The Grammy Music Awards revealed all that is wrong with liberal politics.

IF YOU WANTED TO GET A GLIMPSE into how American liberals still don't get  Donald Trump you could have done no better than watch the Grammy Music Awards.

Although the Grammy's have often been sprinkled with various political outbursts, this was by far the most politically charged Grammy's on record. It was as if the liberal American music industry, after a year of Trump, had channeled all its political anger and frustration into one show. Sometimes it felt like the music was just the soundtrack to the anti-Trump political 'manifesto'  that was laid out over the course of the three hour show.

Speeches, sketches and performances were frequently politically charged. 

Unfortunately Bono and U2 turned up to perform on a boat in front of the Statue of Liberty. Bono, recently exposed by the Panama Papers of hiding much of his considerable wealth in tax havens, made a mercifully brief statement on behalf all parts of the world  insulted by Trump - the kind of statement he never made when his old mates George Bush and Tony Blair were in power.

Much better was Camilla Cabello who gave a heartfelt defence of all American immigrants, referring to her own Mexican and Cuban heritage.

Kesha sang “Praying,” a song of anger and self-empowerment. It has been reported it was directed at producer Dr. Luke, who Kesha has accused of sexual molestation. Kesha was introduced by a statement from Janelle Monáe, who told the audience that the time for sexual harassment and sexual coercion was over.

So far, so OK. Sort of. But it was all rather spoilt by the sketch in which artists tried to read excerpts from Fire and Fury, Michael Wolff's tell-all expose about life in the White House of Donald Trump. Unfortunately it ended with an appearance by Hillary Clinton. It was her appearance that attracted much of the later news coverage.

While artist after artist spoke out against oppression, against sexual violence and for social justice, the message was sorely compromised by Hillary Clinton showing up on the show.

While she still pretends to be a politician of the people, her career is marked by a devotion and loyalty to the Washington establishment. She was corporate America's choice for president.
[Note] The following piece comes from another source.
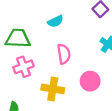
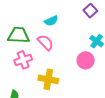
pink semicircle: (64, 54) -> (45, 42), moved, turned -36
pink circle: (90, 81) -> (86, 60), moved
So while the Grammy's spoke out against sexual violence and harassment, the message was undermined by the appearance of a woman who was once such a close friend of Harvey Weinstein that he donated $14 million to her presidential campaign. This was the same woman, who as a director of Walmart, opposed its female workers being paid the same hourly rate as their male colleagues doing similar work.

And she was also the woman who, as Secretary of State, waged imperialist war that killed and maimed thousands of innocent Arab and Muslim people.

This is the same woman who still doesn't recognise, and probably never will, that it was she and the Democratic National Committee which she controlled, that handed the presidency to Trump. In her book What Happened? she blames Bernie Sanders for damaging her presidential campaign because he contested the primaries "to the bitter end'.

The appearance of Hillary Clinton, and the implied support for the corporate wing of the Democratic Party that this represented, exposed the bankruptcy of liberal politics.

The kind of liberalism on display at the Grammy's speaks out against oppression but actively opposes the radical change that is required to end such oppression . It is a politics that would leave the political and economic system untouched, even though that very political and economic system leaves millions of Americans impoverished. It is this utterly discredited liberalism that denied working class America the president that they really wanted - Bernie Sanders.

All we saw on display at the Grammy Music Awards was sterile moral posturing.